Ethics Panel Denies Challenge to Charity Events
The Senate Ethics Committee on Thursday dismissed a liberal watchdog group’s complaints against three Senators who intended to host charity fundraising events during this summer’s national party conventions, ruling that the plans complied with Senate rules.
In a letter to Citizens for Responsibility and Ethics in Washington, the bipartisan ethics committee said that the complaints filed against Sens. Saxby Chambliss (R-Ga.), Blanche Lincoln (D-Ark.) and Bill Frist (R-Tenn.) “lack substantial merit. Therefore, the Committee has dismissed your complaints and intends no further action with respect to these matters.”
The panel offered no support for CREW’s allegation that the charity events are just a clever way to avoid the restrictions on soft-money fundraising and access-buying that was supposed to have been eliminated by the new campaign finance law.

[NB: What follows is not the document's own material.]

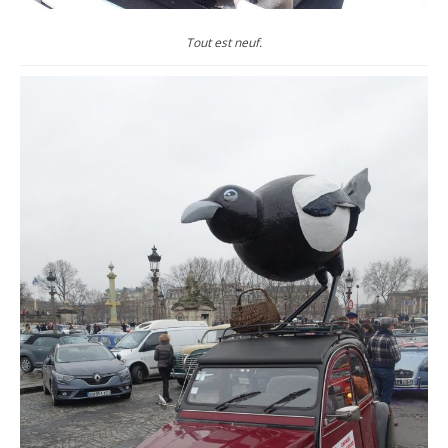
Tout est neuf.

“Upon review, it appears that your letters of complaint comprise mere allegations and assertions unsupported by evidence or information,” the committee wrote in a letter to CREW’s executive director, Melanie Sloan.
“The fundamental unsupported assertion upon which your letters appear to be based is that the events in question were designed to, and would, benefit Members of the Senate and others rather than the charities organizing and sponsoring the events.”
Chambliss — who steadfastly held to plans for a charity event at the GOP convention even after Lincoln canceled a similar event in Boston following CREW’s raising of its objections — praised the decision.
“It comes as no surprise that the Senate Select Committee on Ethics would dismiss these unfounded accusations regarding raising charitable funds,” the Senator said.
He noted that he and his wife have actively supported the Camp Sunshine charity for a decade.
“The reality of cancer can be devastating for these children and their families, and any time I can lend my name to an event designed to help ease their burden, I will,” he said. “This decision reaffirms the common practice and approval of elected officials lending their name to raise awareness for charitable organizations.”
Sloan said she had not yet received the letter from the committee, but added that she was disappointed with the ruling.
“I think it was the wrong decision. It is the kind of decision that leads people to have less confidence in the ethics of Congress. And we really don’t need any less confidence in their ethics because it is already at an all-time low.”